Repetitive strain neck pain may be the unfortunate result of recurrent soft tissue injuries to the musculature of the cervical or upper thoracic spinal regions. RSI, also known as repetitive strain injury, is a diagnosis which is ever growing and evolving, particularly since treatment is highly profitable in both the traditional and complementary care sectors.
RSI in the neck describes a condition in which the individual has suffered multiple or constant injurious events to the muscles which have led to the development of scar tissue. Instead of these minor injuries healing completely with time, they accumulate and intensify one another, causing the existence of chronic pain. At least this is what is speculated to exist by most diagnosticians.
This narrative examines RSI conditions and their role in generating neck symptoms.
RSI can certainly occur virtually anywhere in the muscular anatomy. However, unless the patient has been doing abnormal neck muscle work for an extended time frame, the cervical region is not a typical location for the syndrome to exist. RSI is far more common in the limbs and lower back, but theoretically can occur virtually anywhere in the body.
RSI is aptly named, since back strain is a condition involving minor tears in soft tissues common to overuse, injury or even purposeful infliction from resistance training.
Normally, tears in muscle result in new muscle cells being developed, making the mass of the affected muscle larger and more pronounced. This is the exact reason why people lift weights. They inflict repetitive minor injuries to become stronger and bigger. This is accepted medical fact.
There is quite a bit of debate between fitness pros and medical doctors about where the line exists between what is constructive injury and what is detrimental. This is a controversial topic which has eluded definitive answers for years. The reason for the controversy is that most RSI diagnoses do not involve the same degree of anatomical damage inherent to serious weight lifting or athletic competition.
In essence, what is considered completely normal and constructive training for fitness activities may over-qualify as the grounds for RSI in the medical sector. Many patients are diagnosed with repetitive strain from activities which are deemed normal and non-taxing, especially when compared to the rigors of athletic exertion.
It can all seem quite illogical when viewed objectively.

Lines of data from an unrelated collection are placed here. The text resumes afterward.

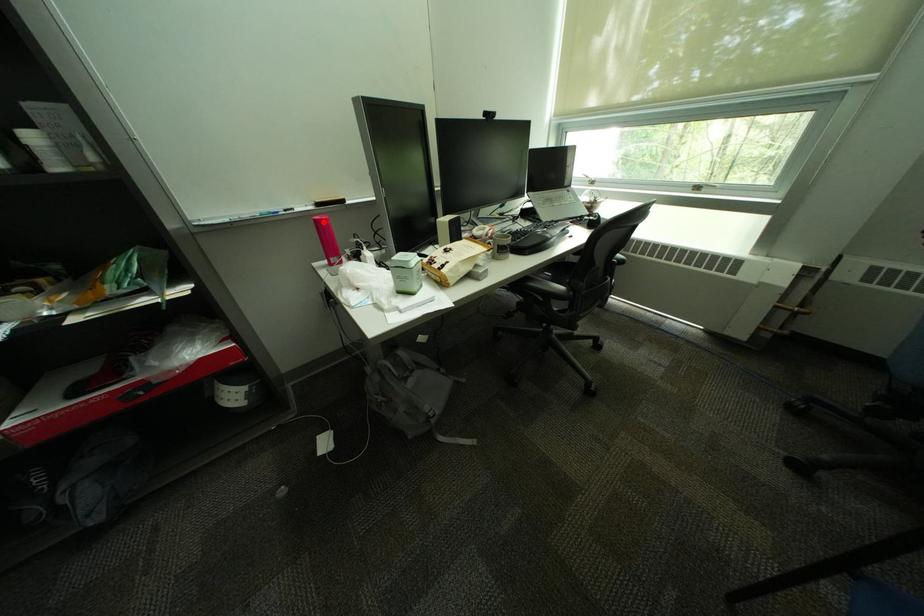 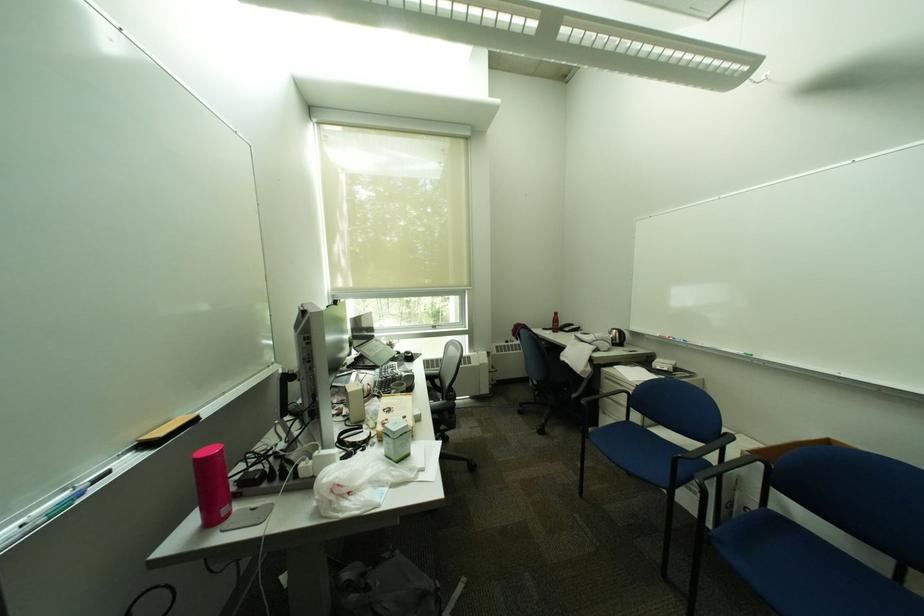 Question: I am providing you with two images of the same scene from different viewpoints. In image1, a red point is highlighted. Considering the same 3D point in image2, which of the following is correct?

Choices:
 (A) It is closer
 (B) It is farther

Answer: (B) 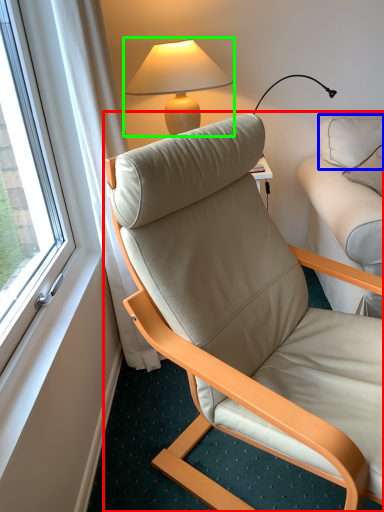 Question: Estimate the real-world distances between objects in this image. Which object is closer to chair (highlighted by a red box), pillow (highlighted by a blue box) or lamp (highlighted by a green box)?

Choices:
 (A) pillow
 (B) lamp

Answer: (B) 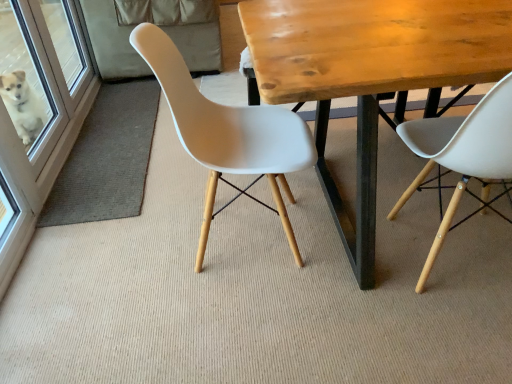 Where is `free space that is in between white plastic chair at center, the 1th chair positioned from the left, and wooden table at center`? Image resolution: width=512 pixels, height=384 pixels. free space that is in between white plastic chair at center, the 1th chair positioned from the left, and wooden table at center is located at coordinates [x=232, y=233]. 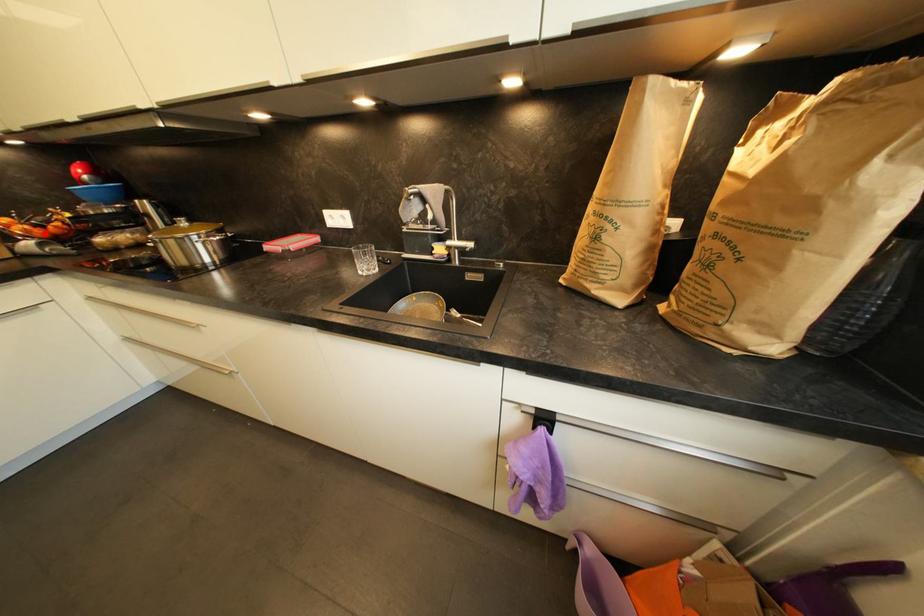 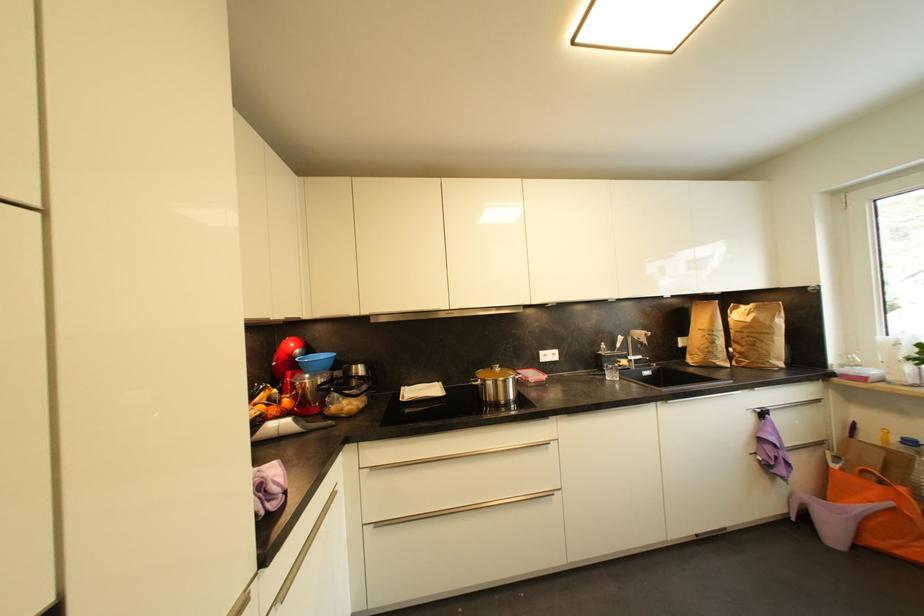 Locate, in the second image, the point that corresponds to the highlighted location in the first image.

(277, 411) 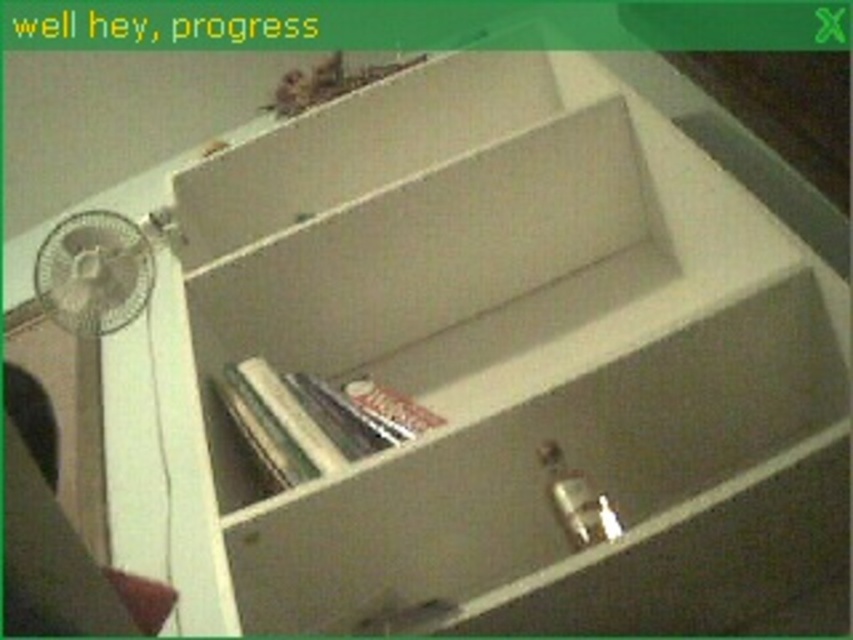 Measure the distance between hardcover book at center and camera.

91.42 centimeters

Is point (396, 410) in front of point (106, 257)?

That is True.

The image size is (853, 640). Describe the element at coordinates (315, 419) in the screenshot. I see `hardcover book at center` at that location.

Locate an element on the screen. This screenshot has height=640, width=853. hardcover book at center is located at coordinates (315, 419). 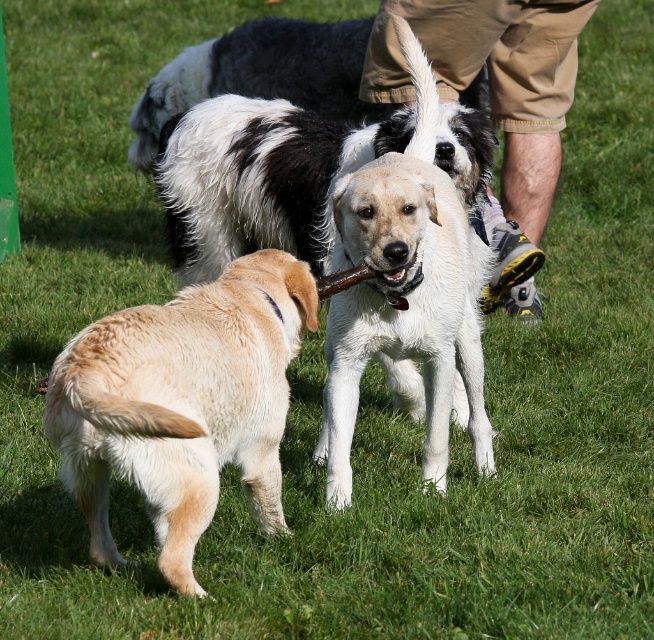 Question: Which object is farther from the camera taking this photo?

Choices:
 (A) white matte dog at center
 (B) golden fur dog at center

Answer: (A)

Question: Does golden fur dog at center appear on the left side of white matte dog at center?

Choices:
 (A) no
 (B) yes

Answer: (B)

Question: Which object is closer to the camera taking this photo?

Choices:
 (A) khaki shorts at center
 (B) golden fur dog at center
 (C) smooth brown bone at center

Answer: (B)

Question: Observing the image, what is the correct spatial positioning of white matte dog at center in reference to smooth brown bone at center?

Choices:
 (A) right
 (B) left

Answer: (A)

Question: Can you confirm if white matte dog at center is positioned to the right of smooth brown bone at center?

Choices:
 (A) no
 (B) yes

Answer: (B)

Question: Which point appears farthest from the camera in this image?

Choices:
 (A) (489, 458)
 (B) (77, 333)

Answer: (B)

So, the bottom line on RSI comes down to this: There is no objective black and white answer as to whether any particular person actually has repetitive strain or not. The spectrum instead consists of shades of subjective gray. Depending on whom you ask, the answer to whether RSI exists or not may be certainly or certainly not.
I prefer the middle ground here. Some people are obviously more susceptible to RSI than others. Depending on many factors, a person’s anatomy might better handle repetitive stress compared to identical or even lesser recurrent traumas in another body. There is no absolute.

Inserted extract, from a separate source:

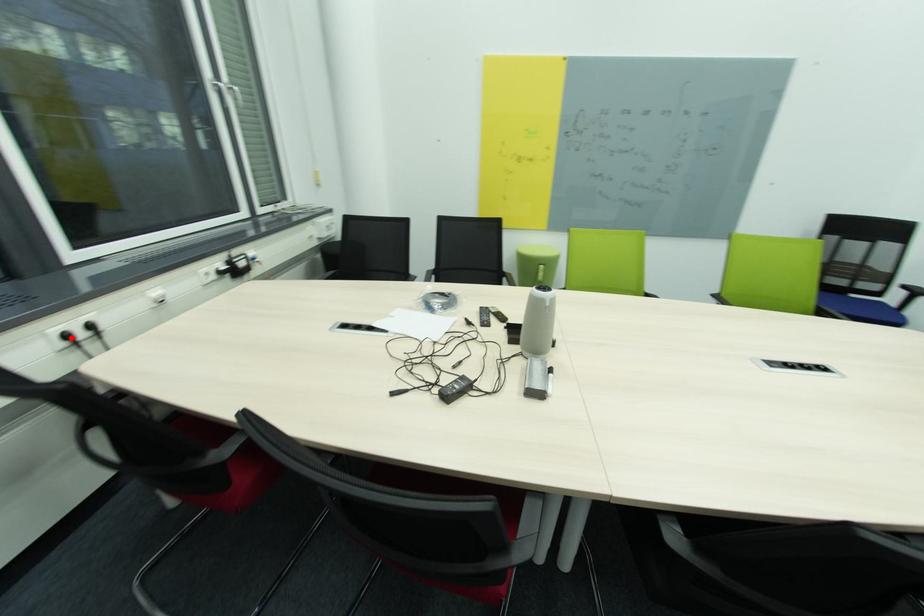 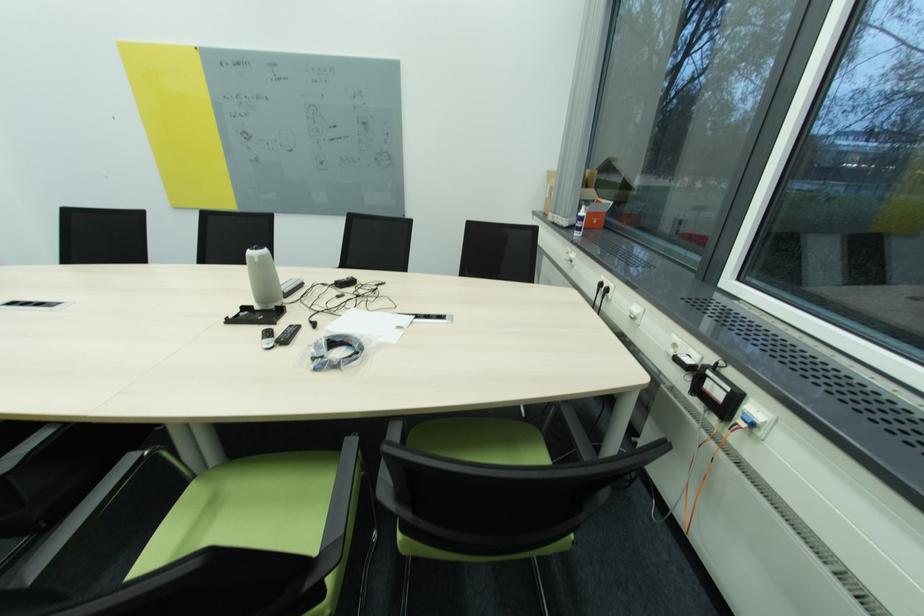 Question: I am providing you with two images of the same scene from different viewpoints. In image1, a red point is highlighted. Considering the same 3D point in image2, which of the following is correct?

Choices:
 (A) It is closer
 (B) It is farther

Answer: (A)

I do warn readers that many cases of RSI are diagnosed simply to make money. Very little proof is needed to justify treatment and therapies rarely do anything to resolve the structural issues deemed causative for pain.
Therefore, what is the point?
Symptomatic treatment is a form of slavery. I suggest that patients should never simply accept a diagnosis of RSI without definitive and objective evidence. This will help you to avoid the drastic incidence of misdiagnosis of many spinal and soft tissue issues which are mistakenly linked to the expression of neck pain.